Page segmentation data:
* * *
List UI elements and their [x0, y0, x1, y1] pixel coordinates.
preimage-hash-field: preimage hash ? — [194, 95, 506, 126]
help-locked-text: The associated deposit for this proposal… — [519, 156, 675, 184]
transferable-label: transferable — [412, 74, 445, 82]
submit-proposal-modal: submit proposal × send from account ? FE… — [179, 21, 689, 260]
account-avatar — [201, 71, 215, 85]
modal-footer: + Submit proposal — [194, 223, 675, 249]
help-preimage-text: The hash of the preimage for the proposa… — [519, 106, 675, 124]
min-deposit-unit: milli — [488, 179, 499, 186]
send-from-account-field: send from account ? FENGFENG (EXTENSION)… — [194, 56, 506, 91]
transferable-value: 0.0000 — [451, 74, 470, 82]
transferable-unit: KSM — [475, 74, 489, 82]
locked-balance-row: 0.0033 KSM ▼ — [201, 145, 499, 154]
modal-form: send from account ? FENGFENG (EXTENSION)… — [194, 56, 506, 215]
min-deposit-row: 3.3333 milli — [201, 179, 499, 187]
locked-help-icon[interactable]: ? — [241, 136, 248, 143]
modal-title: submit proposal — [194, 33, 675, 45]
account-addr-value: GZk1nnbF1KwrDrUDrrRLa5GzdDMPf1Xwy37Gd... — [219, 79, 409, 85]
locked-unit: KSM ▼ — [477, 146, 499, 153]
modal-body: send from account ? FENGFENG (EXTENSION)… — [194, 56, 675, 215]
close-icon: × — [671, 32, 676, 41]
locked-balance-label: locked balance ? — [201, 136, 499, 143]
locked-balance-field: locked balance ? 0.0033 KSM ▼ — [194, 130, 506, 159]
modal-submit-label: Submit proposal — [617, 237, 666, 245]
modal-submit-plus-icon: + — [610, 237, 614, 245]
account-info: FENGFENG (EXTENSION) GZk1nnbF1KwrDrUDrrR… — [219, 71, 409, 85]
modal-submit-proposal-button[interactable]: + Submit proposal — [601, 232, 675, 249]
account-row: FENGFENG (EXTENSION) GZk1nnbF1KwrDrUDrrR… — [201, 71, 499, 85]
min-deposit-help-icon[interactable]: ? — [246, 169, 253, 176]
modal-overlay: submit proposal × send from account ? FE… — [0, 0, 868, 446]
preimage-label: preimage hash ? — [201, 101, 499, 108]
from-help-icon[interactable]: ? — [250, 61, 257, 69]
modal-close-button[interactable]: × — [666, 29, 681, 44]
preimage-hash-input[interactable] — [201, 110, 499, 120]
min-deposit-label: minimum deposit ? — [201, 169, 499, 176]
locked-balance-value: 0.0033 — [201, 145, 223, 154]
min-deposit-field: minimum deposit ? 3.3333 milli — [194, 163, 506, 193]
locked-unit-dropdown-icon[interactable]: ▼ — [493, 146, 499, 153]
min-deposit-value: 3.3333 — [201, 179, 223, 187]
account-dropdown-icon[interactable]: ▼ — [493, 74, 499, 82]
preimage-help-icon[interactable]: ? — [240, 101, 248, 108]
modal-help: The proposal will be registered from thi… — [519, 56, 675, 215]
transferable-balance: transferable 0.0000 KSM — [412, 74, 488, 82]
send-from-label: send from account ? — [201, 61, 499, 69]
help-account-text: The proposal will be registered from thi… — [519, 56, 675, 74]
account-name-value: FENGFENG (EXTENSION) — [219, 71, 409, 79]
* * *
### Exercise goal
Whenever the string "icon" occurs in a line of the entries above, copy that line.

### Solution to this problem
locked-help-icon[interactable]: ? — [241, 136, 248, 143]
close-icon: × — [671, 32, 676, 41]
modal-submit-plus-icon: + — [610, 237, 614, 245]
min-deposit-help-icon[interactable]: ? — [246, 169, 253, 176]
from-help-icon[interactable]: ? — [250, 61, 257, 69]
locked-unit-dropdown-icon[interactable]: ▼ — [493, 146, 499, 153]
account-dropdown-icon[interactable]: ▼ — [493, 74, 499, 82]
preimage-help-icon[interactable]: ? — [240, 101, 248, 108]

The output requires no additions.